Work request: Here is the task for the records below: repeat exactly the lines from the one with "other bloggers and" to the one with "Have a great week everyone!", both included, and nothing else.
___ Given records
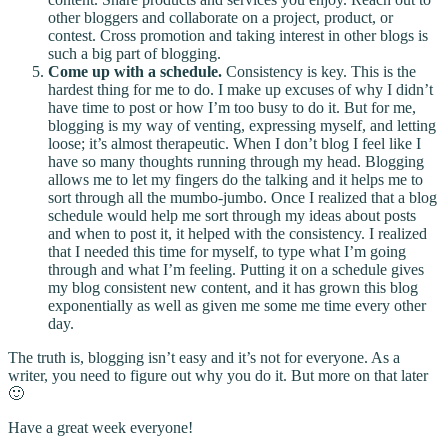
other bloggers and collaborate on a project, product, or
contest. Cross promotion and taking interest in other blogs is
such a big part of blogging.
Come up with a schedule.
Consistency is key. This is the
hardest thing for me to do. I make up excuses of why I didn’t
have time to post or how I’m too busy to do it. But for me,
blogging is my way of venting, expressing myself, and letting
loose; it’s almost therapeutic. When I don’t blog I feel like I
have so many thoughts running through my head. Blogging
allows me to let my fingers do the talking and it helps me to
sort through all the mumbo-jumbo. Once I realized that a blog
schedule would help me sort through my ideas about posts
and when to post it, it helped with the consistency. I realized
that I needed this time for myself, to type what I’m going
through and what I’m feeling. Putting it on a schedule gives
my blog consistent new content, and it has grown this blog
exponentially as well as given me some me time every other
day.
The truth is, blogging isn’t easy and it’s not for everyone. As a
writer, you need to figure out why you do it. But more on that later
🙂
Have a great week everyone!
______
___ Given records
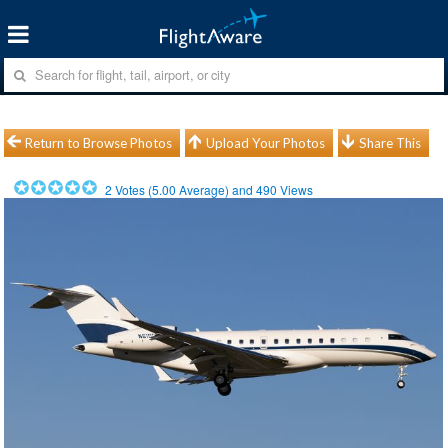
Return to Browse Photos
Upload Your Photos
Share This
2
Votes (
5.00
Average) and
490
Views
______
___ Given records
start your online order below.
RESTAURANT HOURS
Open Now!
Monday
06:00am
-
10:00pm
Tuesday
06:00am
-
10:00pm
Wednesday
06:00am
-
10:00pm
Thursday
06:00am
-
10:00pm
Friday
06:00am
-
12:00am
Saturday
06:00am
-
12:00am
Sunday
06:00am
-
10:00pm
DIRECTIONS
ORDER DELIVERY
______
Problem solution:
other bloggers and collaborate on a project, product, or
contest. Cross promotion and taking interest in other blogs is
such a big part of blogging.
Come up with a schedule.
Consistency is key. This is the
hardest thing for me to do. I make up excuses of why I didn’t
have time to post or how I’m too busy to do it. But for me,
blogging is my way of venting, expressing myself, and letting
loose; it’s almost therapeutic. When I don’t blog I feel like I
have so many thoughts running through my head. Blogging
allows me to let my fingers do the talking and it helps me to
sort through all the mumbo-jumbo. Once I realized that a blog
schedule would help me sort through my ideas about posts
and when to post it, it helped with the consistency. I realized
that I needed this time for myself, to type what I’m going
through and what I’m feeling. Putting it on a schedule gives
my blog consistent new content, and it has grown this blog
exponentially as well as given me some me time every other
day.
The truth is, blogging isn’t easy and it’s not for everyone. As a
writer, you need to figure out why you do it. But more on that later
🙂
Have a great week everyone!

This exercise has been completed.